Motherwell Football Club Posts Record £3.5m Profit
Scottish Premiership side, Motherwell has posted a record £3.5m profit in its latest accounts up to year ending May 2021.
The figure is a significant lift on the £435,970 profit recorded in 2020, with a total increase of £3,139,645, but included a £1,518,471 accounting profit attributed to a Scottish Government interest-free loan.
In his review of the financial year, Chairman, Jim McMahon, noted: “Despite the financial challenges created by Covid-19, I can report that the profit for the financial year is a club record £3,575,615.
“The pandemic caused a major reduction in our operating income. For example, revenue in the prior year included £1.35m of gate receipts. With matches being played behind closed doors, no such income was generated in 2020/21.
“The restrictions also reduced our commercial income by almost £350,000. There were various other smaller reductions in funding from the football bodies, who had front-loaded awards at the start of the pandemic.
“The club had put measures in place to reduce the impact of the pandemic on its finances. These were very successful and resulted in £4.1m of Other Operating Income being recorded in the financial year. This includes monies from the HMRC Job Retention (furlough) scheme, a business interruption insurance claim and an SPFL Trust Covid-19 grant.

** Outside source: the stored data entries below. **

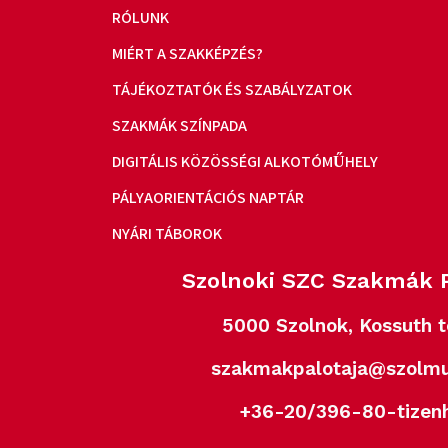
RÓLUNK
MIÉRT A SZAKKÉPZÉS?
TÁJÉKOZTATÓK ÉS SZABÁLYZATOK
SZAKMÁK SZÍNPADA
DIGITÁLIS KÖZÖSSÉGI ALKOTÓMŰHELY
PÁLYAORIENTÁCIÓS NAPTÁR
NYÁRI TÁBOROK
Szolnoki SZC Szakmák P
5000 Szolnok, Kossuth t
szakmakpalotaja@szolmu
+36-20/396-80-tizen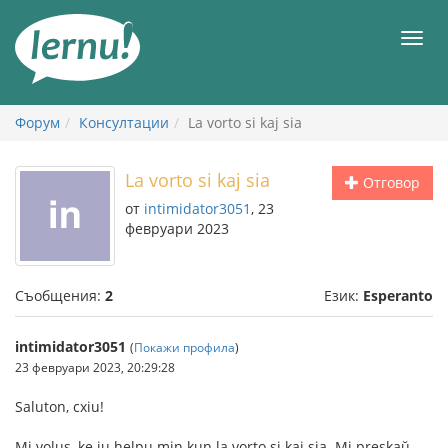
Към
съдържанието
Мен
Форум
Консултации
La vorto si kaj sia
La vorto si kaj sia
Отговор
от
intimidator3051
, 23
февруари 2023
Съобщения:
2
Език:
Esperanto
intimidator3051
(
Покажи профила
)
23 февруари 2023, 20:29:28
Saluton, cxiu!
Mi volus, ke iu helpu min kun la vorto si kaj sia. Mi preskaŭ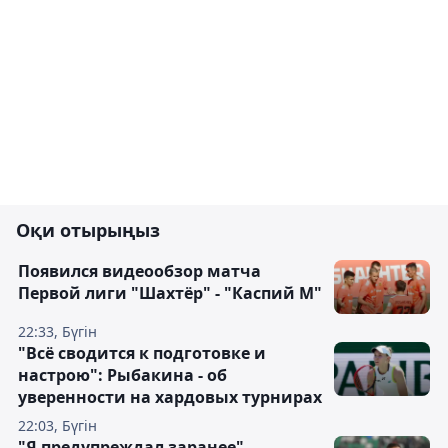
Оқи отырыңыз
Появился видеообзор матча
Первой лиги "Шахтёр" - "Каспий М"
22:33, Бүгін
"Всё сводится к подготовке и
настрою": Рыбакина - об
уверенности на хардовых турнирах
22:03, Бүгін
"Я предупреждал заранее".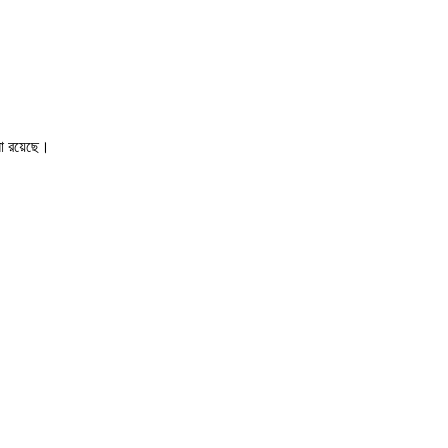
লা রয়েছে।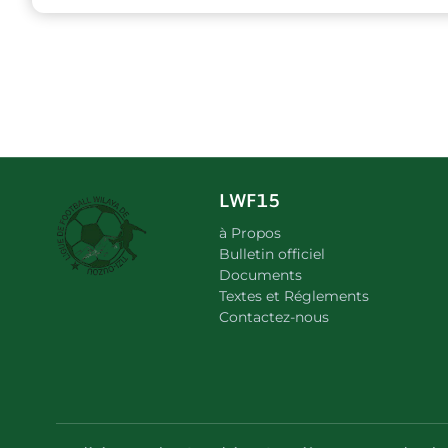
LWF15
à Propos
Bulletin officiel
Documents
Textes et Réglements
Contactez-nous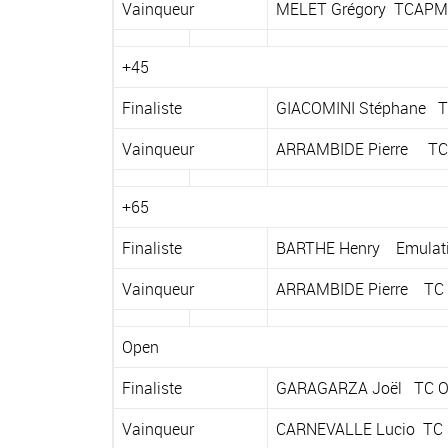
Vainqueur
MELET Grégory TCAPM
+45
Finaliste
GIACOMINI Stéphane T
Vainqueur
ARRAMBIDE Pierre TC
+65
Finaliste
BARTHE Henry Emulati
Vainqueur
ARRAMBIDE Pierre TC
Open
Finaliste
GARAGARZA Joël TC On
Vainqueur
CARNEVALLE Lucio TC 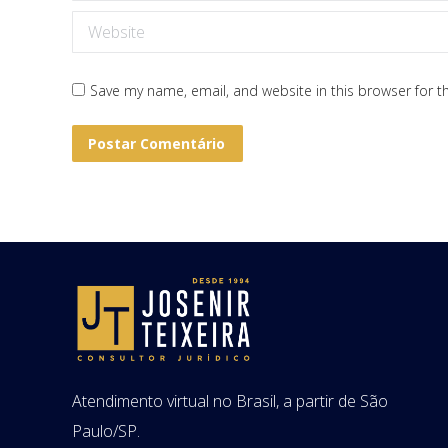
Website
Save my name, email, and website in this browser for t
Postar Comentário
Atendimento virtual no Brasil, a partir de São
Paulo/SP.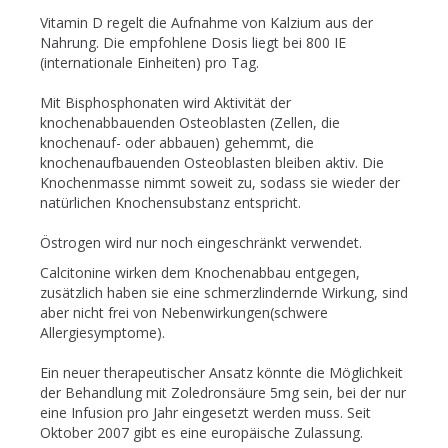
Vitamin D regelt die Aufnahme von Kalzium aus der
Nahrung. Die empfohlene Dosis liegt bei 800 IE
(internationale Einheiten) pro Tag.
Mit Bisphosphonaten wird Aktivität der
knochenabbauenden Osteoblasten (Zellen, die
knochenauf- oder abbauen) gehemmt, die
knochenaufbauenden Osteoblasten bleiben aktiv. Die
Knochenmasse nimmt soweit zu, sodass sie wieder der
natürlichen Knochensubstanz entspricht.
Östrogen wird nur noch eingeschränkt verwendet.
Calcitonine wirken dem Knochenabbau entgegen,
zusätzlich haben sie eine schmerzlindernde Wirkung, sind
aber nicht frei von Nebenwirkungen(schwere
Allergiesymptome).
Ein neuer therapeutischer Ansatz könnte die Möglichkeit
der Behandlung mit Zoledronsäure 5mg sein, bei der nur
eine Infusion pro Jahr eingesetzt werden muss. Seit
Oktober 2007 gibt es eine europäische Zulassung.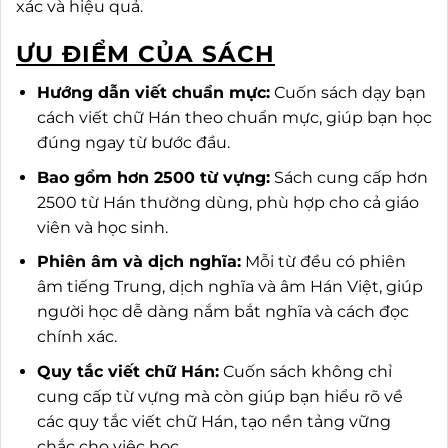
xác và hiệu quả.
ƯU ĐIỂM CỦA SÁCH
Hướng dẫn viết chuẩn mực:
Cuốn sách dạy bạn
cách viết chữ Hán theo chuẩn mực, giúp bạn học
đúng ngay từ bước đầu.
Bao gồm hơn 2500 từ vựng:
Sách cung cấp hơn
2500 từ Hán thường dùng, phù hợp cho cả giáo
viên và học sinh.
Phiên âm và dịch nghĩa:
Mỗi từ đều có phiên
âm tiếng Trung, dịch nghĩa và âm Hán Việt, giúp
người học dễ dàng nắm bắt nghĩa và cách đọc
chính xác.
Quy tắc viết chữ Hán:
Cuốn sách không chỉ
cung cấp từ vựng mà còn giúp bạn hiểu rõ về
các quy tắc viết chữ Hán, tạo nền tảng vững
chắc cho việc học.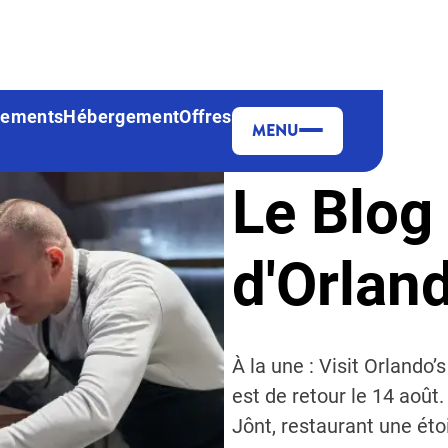
nements
Hébergement
Offres
MENU
Le Blog 
d'Orlan
À la une : Visit Orlando
est de retour le 14 aoû
Jônt, restaurant une éto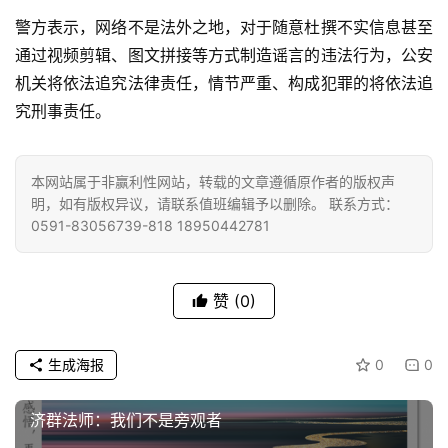
乐
警方表示，网络不是法外之地，对于随意杜撰不实信息甚至
菩
通过视频剪辑、图文拼接等方式制造谣言的违法行为，公安
提
机关将依法追究法律责任，情节严重、构成犯罪的将依法追
究刑事责任。
专
题
本网站属于非赢利性网站，转载的文章遵循原作者的版权声
公
明，如有版权异议，请联系值班编辑予以删除。 联系方式：
益
0591-83056739-818 18950442781
慈
善
赞
(0)
佛
教
生成海报
0
0
人
登录
注册
物
济群法师：我们不是旁观者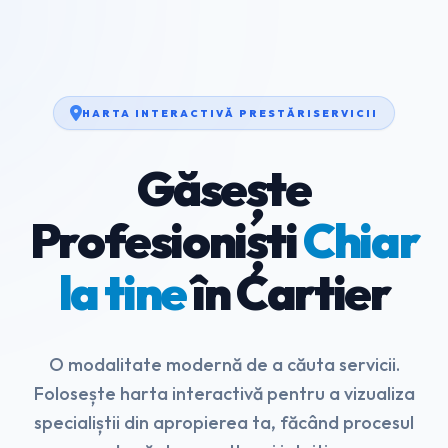
HARTA INTERACTIVĂ PRESTĂRISERVICII
Găsește
Profesioniști
Chiar
la tine
în Cartier
O modalitate modernă de a căuta servicii.
Folosește harta interactivă pentru a vizualiza
specialiștii din apropierea ta, făcând procesul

“We also borrowed £2,959,000 from the Scottish Government to further strengthen our position should the pandemic, and the associated restriction to our normal trading conditions, continue for an extended period. The borrowings are to be repaid between September 2022 and August 2042 and are unsecured and interest-free.”
Concluding his summary, McMahon said: “The club’s financial position is healthy in the short to medium term. But we are acutely aware of the potential threats we face. We hope that this is the final spin of the Covid-19 roulette wheel, but it would be imprudent to plan solely on that basis.
“We continue to examine new ways of generating additional revenue streams and look at ways to streamline costs and make the club more efficient. This needs to be done whilst remaining competitive in what is probably the most challenging top league in Scotland for the last two decades. It is not an easy balance to get right, but it is essential that we do.
“The club only works properly and with a chance of success when all the component parts – fans, owners, playing and coaching staff, the management team and the Board – work in unison. They have, and I give my thanks to everyone for making that happen during 2020/21.”